**Exercise goal**
Where the line containing "I need the location of every UI element. Format: name <box>x0" appears in the records below, begin there and repeat each line exactly through the final one, dropping all pictures.

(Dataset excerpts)

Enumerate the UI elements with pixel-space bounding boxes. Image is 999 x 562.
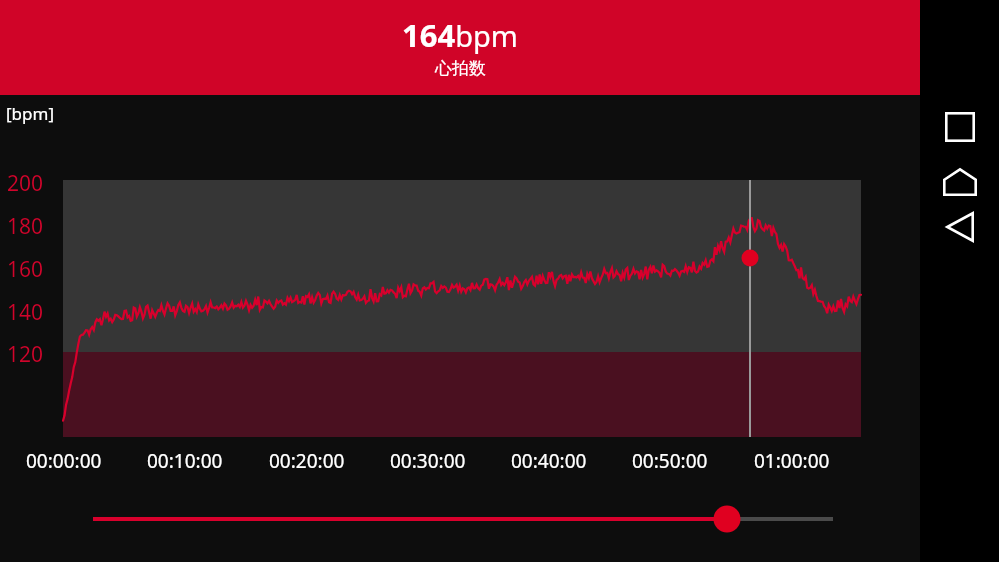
staticText: 140 (7, 298, 44, 327)
button[interactable]: Home (920, 158, 999, 206)
button[interactable]: 164bpm (0, 0, 920, 95)
staticText: 00:20:00 (269, 448, 345, 474)
staticText: 200 (7, 169, 44, 198)
staticText: 160 (7, 255, 44, 284)
staticText: 00:00:00 (26, 448, 102, 474)
button[interactable]: Session time slider (80, 498, 850, 540)
staticText: [bpm] (6, 102, 54, 125)
button[interactable]: Recent apps (920, 103, 999, 151)
staticText: 120 (7, 340, 44, 369)
staticText: 00:50:00 (632, 448, 708, 474)
staticText: 心拍数 (435, 58, 486, 79)
staticText: 00:30:00 (390, 448, 466, 474)
staticText: 01:00:00 (754, 448, 830, 474)
button[interactable]: Back (920, 203, 999, 251)
staticText: 180 (7, 212, 44, 241)
staticText: 00:10:00 (147, 448, 223, 474)
staticText: 00:40:00 (511, 448, 587, 474)
staticText: 164bpm (402, 14, 518, 56)
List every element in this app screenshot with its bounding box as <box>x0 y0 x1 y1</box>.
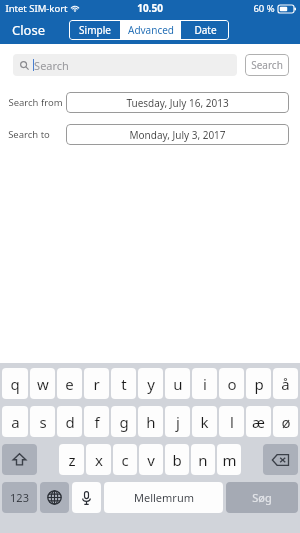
staticText: Simple <box>79 23 111 37</box>
staticText: Advanced <box>128 23 174 37</box>
staticText: 123 <box>10 490 29 505</box>
button[interactable]: Shift <box>2 444 37 475</box>
button[interactable]: Close <box>8 18 49 42</box>
staticText: 60 % <box>253 2 275 15</box>
button[interactable]: e <box>57 368 82 399</box>
staticText: y <box>147 374 155 394</box>
staticText: x <box>95 450 103 470</box>
staticText: Tuesday, July 16, 2013 <box>126 96 229 110</box>
button[interactable]: Dictate <box>72 482 101 513</box>
staticText: Search to <box>8 128 50 141</box>
staticText: c <box>121 450 129 470</box>
button[interactable]: Advanced <box>121 20 180 40</box>
staticText: Date <box>194 23 217 37</box>
button[interactable]: Tuesday, July 16, 2013 <box>66 92 289 113</box>
staticText: i <box>203 374 207 394</box>
staticText: Søg <box>252 490 272 505</box>
staticText: Intet SIM-kort <box>5 2 68 15</box>
button[interactable]: d <box>57 406 82 437</box>
staticText: Search from <box>8 96 63 109</box>
button[interactable]: Date <box>181 20 229 40</box>
staticText: n <box>198 450 208 470</box>
staticText: k <box>200 412 209 432</box>
button[interactable]: o <box>219 368 244 399</box>
button[interactable]: k <box>192 406 217 437</box>
button[interactable]: m <box>217 444 241 475</box>
button[interactable]: x <box>86 444 111 475</box>
button[interactable]: Search <box>13 54 237 76</box>
button[interactable]: æ <box>246 406 271 437</box>
staticText: b <box>172 450 182 470</box>
button[interactable]: u <box>165 368 190 399</box>
staticText: ø <box>281 412 291 432</box>
button[interactable]: å <box>273 368 298 399</box>
staticText: å <box>281 374 290 394</box>
staticText: v <box>147 450 155 470</box>
button[interactable]: Search <box>245 54 289 76</box>
staticText: Search <box>251 58 283 72</box>
button[interactable]: r <box>84 368 109 399</box>
staticText: Search <box>34 58 69 73</box>
staticText: z <box>68 450 76 470</box>
staticText: p <box>254 374 264 394</box>
button[interactable]: i <box>192 368 217 399</box>
staticText: r <box>93 374 100 394</box>
staticText: e <box>65 374 74 394</box>
staticText: 10.50 <box>137 1 163 15</box>
button[interactable]: Søg <box>226 482 298 513</box>
staticText: s <box>39 412 47 432</box>
button[interactable]: g <box>111 406 136 437</box>
staticText: Mellemrum <box>134 490 194 505</box>
staticText: o <box>227 374 237 394</box>
staticText: t <box>121 374 127 394</box>
button[interactable]: w <box>30 368 55 399</box>
button[interactable]: 123 <box>2 482 37 513</box>
staticText: w <box>37 374 49 394</box>
button[interactable]: Simple <box>69 20 120 40</box>
button[interactable]: y <box>138 368 163 399</box>
staticText: d <box>65 412 75 432</box>
staticText: f <box>94 412 100 432</box>
staticText: m <box>222 450 237 470</box>
button[interactable]: h <box>138 406 163 437</box>
button[interactable]: a <box>2 406 28 437</box>
button[interactable]: q <box>2 368 28 399</box>
staticText: h <box>146 412 156 432</box>
staticText: q <box>10 374 20 394</box>
staticText: Close <box>12 21 45 39</box>
button[interactable]: Change keyboard <box>40 482 69 513</box>
button[interactable]: b <box>165 444 189 475</box>
button[interactable]: Backspace <box>263 444 298 475</box>
button[interactable]: z <box>59 444 84 475</box>
button[interactable]: ø <box>273 406 298 437</box>
button[interactable]: Mellemrum <box>104 482 223 513</box>
button[interactable]: n <box>191 444 215 475</box>
button[interactable]: l <box>219 406 244 437</box>
staticText: g <box>119 412 129 432</box>
button[interactable]: c <box>113 444 137 475</box>
staticText: j <box>176 412 180 432</box>
staticText: a <box>11 412 20 432</box>
button[interactable]: Monday, July 3, 2017 <box>66 124 289 145</box>
button[interactable]: j <box>165 406 190 437</box>
staticText: u <box>173 374 183 394</box>
button[interactable]: f <box>84 406 109 437</box>
button[interactable]: v <box>139 444 163 475</box>
button[interactable]: p <box>246 368 271 399</box>
staticText: l <box>230 412 234 432</box>
staticText: æ <box>252 412 265 432</box>
button[interactable]: s <box>30 406 55 437</box>
staticText: Monday, July 3, 2017 <box>129 128 226 142</box>
button[interactable]: t <box>111 368 136 399</box>
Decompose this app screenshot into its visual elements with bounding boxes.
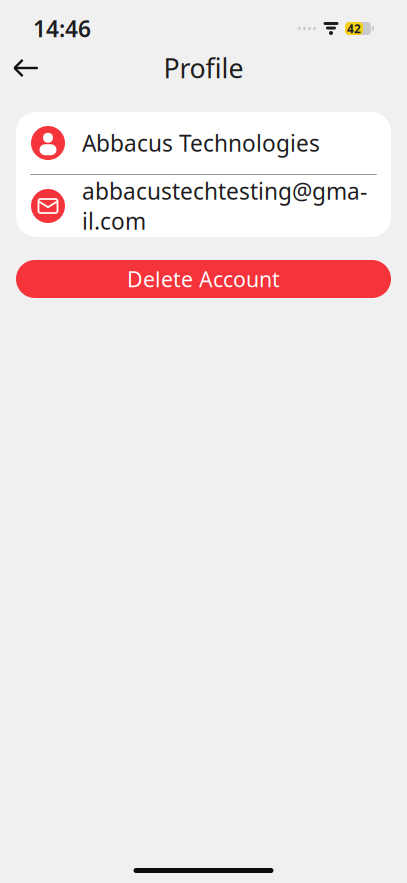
- button[interactable]: Abbacus Technologies: [16, 112, 391, 174]
- button[interactable]: abbacustechtesting@gmail.com: [16, 175, 391, 237]
- staticText: Delete Account: [127, 265, 280, 293]
- staticText: Profile: [164, 50, 244, 86]
- staticText: 42: [347, 20, 361, 36]
- staticText: abbacustechtesting@gmail.com: [82, 176, 367, 236]
- staticText: 14:46: [33, 13, 91, 44]
- staticText: Abbacus Technologies: [82, 128, 320, 158]
- button[interactable]: Delete Account: [16, 260, 391, 298]
- button[interactable]: Back: [0, 46, 52, 90]
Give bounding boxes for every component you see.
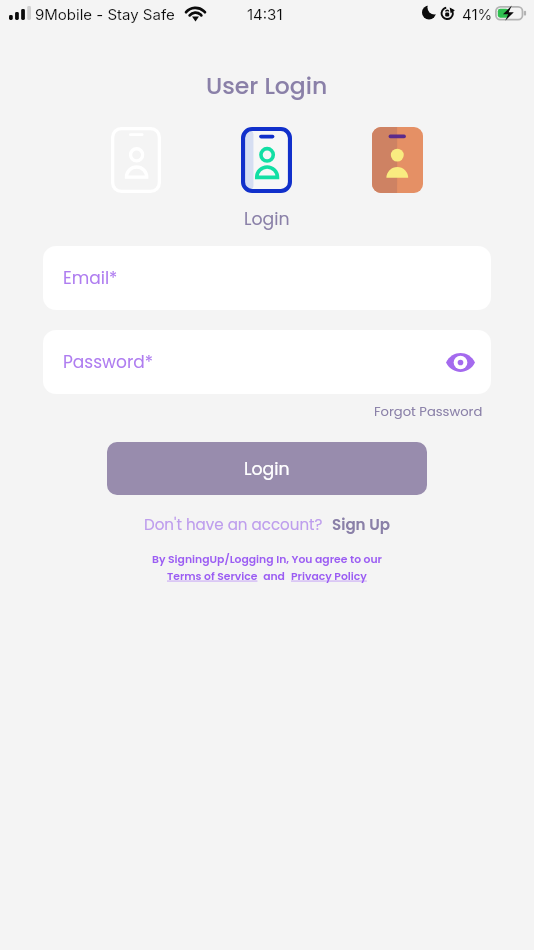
staticText: Login: [244, 207, 290, 231]
staticText: 41%: [462, 5, 493, 23]
button[interactable]: Show password: [444, 346, 476, 378]
staticText: Login: [244, 457, 290, 481]
staticText: Password*: [63, 350, 153, 374]
staticText: Email*: [63, 266, 118, 290]
staticText: Don't have an account?: [144, 514, 323, 535]
staticText: 14:31: [247, 5, 283, 23]
staticText: By SigningUp/Logging In, You agree to ou…: [152, 552, 382, 567]
button[interactable]: Email*: [43, 246, 491, 310]
button[interactable]: Password*: [43, 330, 491, 394]
button[interactable]: Forgot Password: [374, 402, 483, 420]
button[interactable]: Terms of Service: [167, 569, 258, 584]
staticText: User Login: [206, 69, 328, 102]
button[interactable]: Login: [107, 442, 427, 495]
button[interactable]: Sign Up: [332, 514, 390, 535]
staticText: and: [258, 569, 291, 584]
staticText: 9Mobile - Stay Safe: [35, 5, 175, 23]
button[interactable]: Privacy Policy: [291, 569, 367, 584]
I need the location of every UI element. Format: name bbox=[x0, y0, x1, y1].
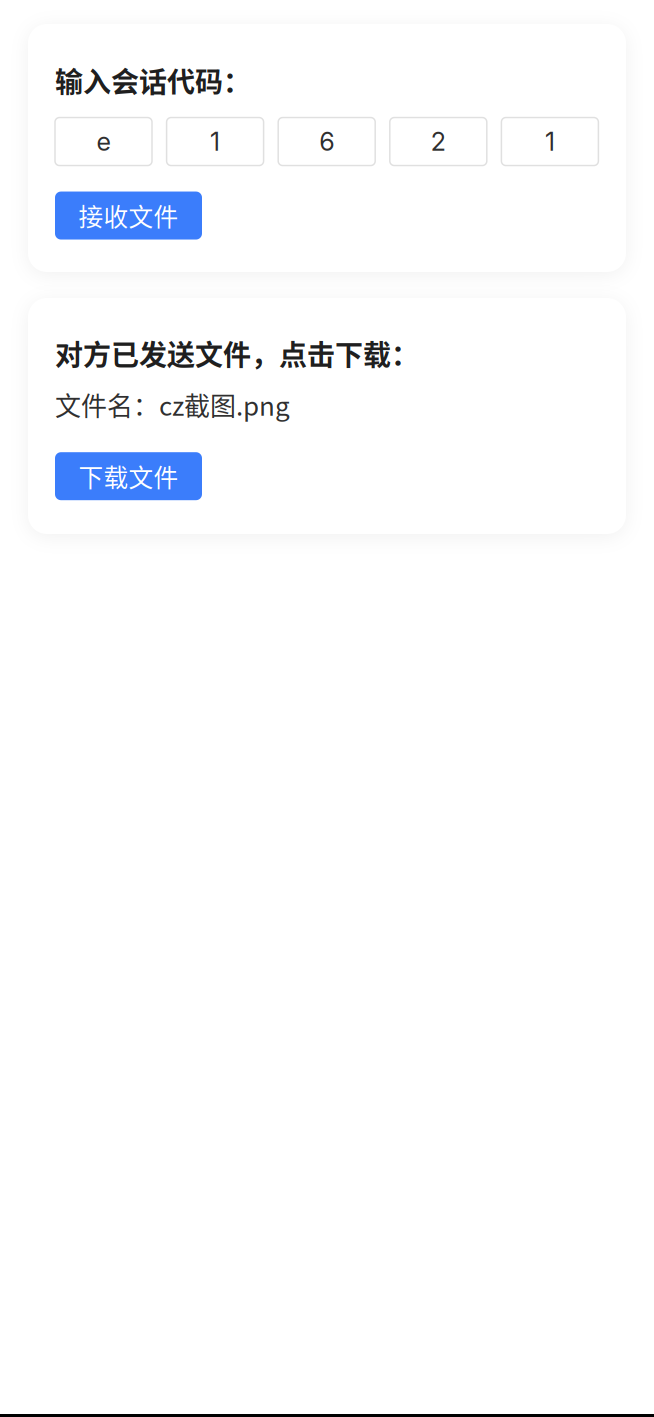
staticText: 1 bbox=[545, 126, 555, 157]
staticText: 对方已发送文件，点击下载： bbox=[55, 333, 419, 374]
staticText: 接收文件 bbox=[78, 198, 178, 233]
button[interactable]: 下载文件 bbox=[55, 452, 202, 500]
staticText: 文件名：cz截图.png bbox=[55, 386, 290, 423]
staticText: e bbox=[96, 126, 110, 157]
staticText: 2 bbox=[431, 126, 446, 157]
button[interactable]: 6 bbox=[278, 118, 375, 166]
button[interactable]: 接收文件 bbox=[55, 192, 202, 240]
staticText: 下载文件 bbox=[78, 458, 178, 494]
button[interactable]: 2 bbox=[390, 118, 487, 166]
staticText: 6 bbox=[319, 126, 334, 157]
button[interactable]: 1 bbox=[167, 118, 264, 166]
staticText: 输入会话代码： bbox=[55, 60, 251, 100]
staticText: 1 bbox=[210, 126, 220, 157]
button[interactable]: e bbox=[55, 118, 152, 166]
button[interactable]: 1 bbox=[501, 118, 598, 166]
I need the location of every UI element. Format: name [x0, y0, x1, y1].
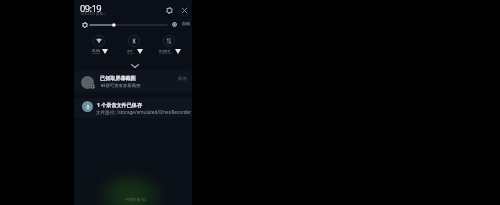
staticText: 已抓取屏幕截图	[100, 75, 136, 81]
button[interactable]: Settings	[163, 4, 175, 16]
staticText: 1 个录音文件已保存	[97, 102, 142, 109]
staticText: 09:19	[80, 2, 102, 15]
staticText: 自动	[182, 21, 190, 26]
button[interactable]	[160, 34, 178, 55]
staticText: 蓝牙	[127, 49, 133, 53]
staticText: 中国联通 5G	[125, 197, 147, 202]
button[interactable]: Auto brightness	[170, 20, 179, 29]
button[interactable]: Close	[178, 4, 190, 16]
button[interactable]	[90, 34, 108, 55]
staticText: 截图	[178, 76, 187, 82]
button[interactable]: Expand notifications	[128, 60, 142, 72]
button[interactable]: 已抓取屏幕截图	[74, 71, 192, 92]
button[interactable]	[125, 34, 143, 55]
staticText: 文件路径: /storage/emulated/0/neoRecorder	[96, 109, 192, 115]
staticText: WLAN	[92, 49, 100, 53]
staticText: 12月29日 星期二	[80, 11, 107, 16]
staticText: 移动数据	[159, 49, 171, 53]
staticText: 触摸可查看屏幕截图	[101, 83, 141, 89]
button[interactable]: 1 个录音文件已保存	[74, 98, 192, 118]
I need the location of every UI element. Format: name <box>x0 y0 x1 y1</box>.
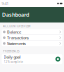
staticText: Transactions <box>7 35 29 40</box>
button[interactable]: Transactions <box>2 35 62 40</box>
button[interactable]: Statements <box>2 41 62 46</box>
staticText: 72% complete <box>4 60 24 64</box>
staticText: Balance <box>7 29 21 35</box>
staticText: Statements <box>7 41 26 46</box>
staticText: Daily goal <box>4 54 21 60</box>
staticText: PREFERENCES <box>3 49 19 53</box>
staticText: ACCOUNT OVERVIEW <box>3 24 30 28</box>
staticText: Dashboard <box>2 11 29 18</box>
button[interactable]: Balance <box>2 29 62 35</box>
staticText: 9:41 <box>2 1 9 6</box>
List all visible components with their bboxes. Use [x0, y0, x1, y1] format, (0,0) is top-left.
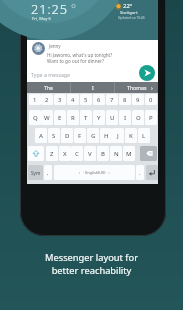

**Solution to the problem**
I need the location of every UI element. Format: name <box>x0 y0 x1 y1</box>.
staticText: Transactions <box>7 35 29 40</box>
button[interactable]: Transactions <box>2 35 62 40</box>
button[interactable]: Statements <box>2 41 62 46</box>
staticText: 72% complete <box>4 60 24 64</box>
staticText: Balance <box>7 29 21 35</box>
staticText: Statements <box>7 41 26 46</box>
staticText: Daily goal <box>4 54 21 60</box>
staticText: PREFERENCES <box>3 49 19 53</box>
staticText: ACCOUNT OVERVIEW <box>3 24 30 28</box>
staticText: Dashboard <box>2 11 29 18</box>
button[interactable]: Balance <box>2 29 62 35</box>
staticText: 9:41 <box>2 1 9 6</box>
List all visible components with their bboxes. Use [x0, y0, x1, y1] format, (0,0) is top-left.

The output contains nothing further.